Frères pèlerins,
Notre époque n’est pas sans présenter quelque ressemblance avec celle que vivaient les premiers chrétiens. Oh, certes, nous ne sommes pas encore persécutés dans notre chair, on ne nous empêche pas d’aller et venir librement, nous ne sommes pas conduits devant le juge pour choisir entre le reniement et la fidélité qui conduit au martyre, nous ne sommes pas jetés dans les arènes et livrés aux bêtes, la guillotine non plus ne nous menace pas… Pourtant, autour de nous montent un nouveau paganisme, une culture de mort, des mœurs de barbarie, qui nous rendent de plus en plus étrangers à ce monde et insupportables à tous ceux que le vivant témoignage de notre foi dérange !

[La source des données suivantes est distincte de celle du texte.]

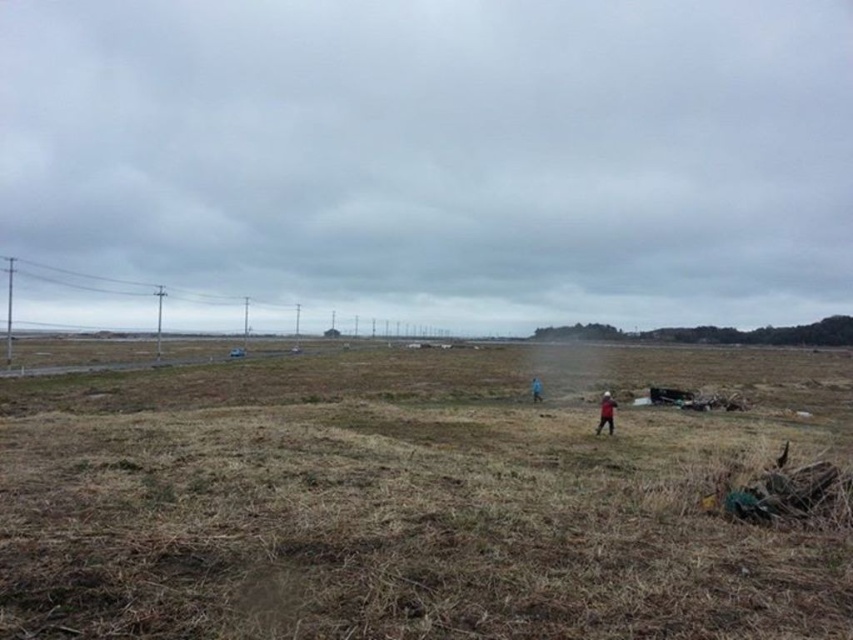 You are standing at the point labeled as point (410, 499) in the image. Based on the scene description, what is the immediate terrain you are standing on?

The immediate terrain you are standing on at point (410, 499) is the brown grassy field at center.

Nous ne savons pas de quoi l’avenir sera fait, mais une chose est certaine, après la lumière des siècles de chrétienté, nous sommes à une époque de ténèbres : la nuit s’installe sur le monde; il faut veiller, dans l’ombre, pour que la flamme de notre foi, de notre espérance et de notre charité ne s’éteigne pas. Il faut veiller pour ne pas devenir captifs des ténèbres ; il faut être vigilant pour ne pas être entraînés par le monde et ses mirages, ses vaines séductions… Ce serait tellement plus simple de vivre « comme tout le monde ». Mais non, le chrétien n’est pas du monde, même s’il vit dans le monde. Il est pèlerin. Il marche vers la vraie patrie, le ciel. Là, il n’y aura plus d’obscurité, de ténèbres, mais seulement la lumière de Dieu.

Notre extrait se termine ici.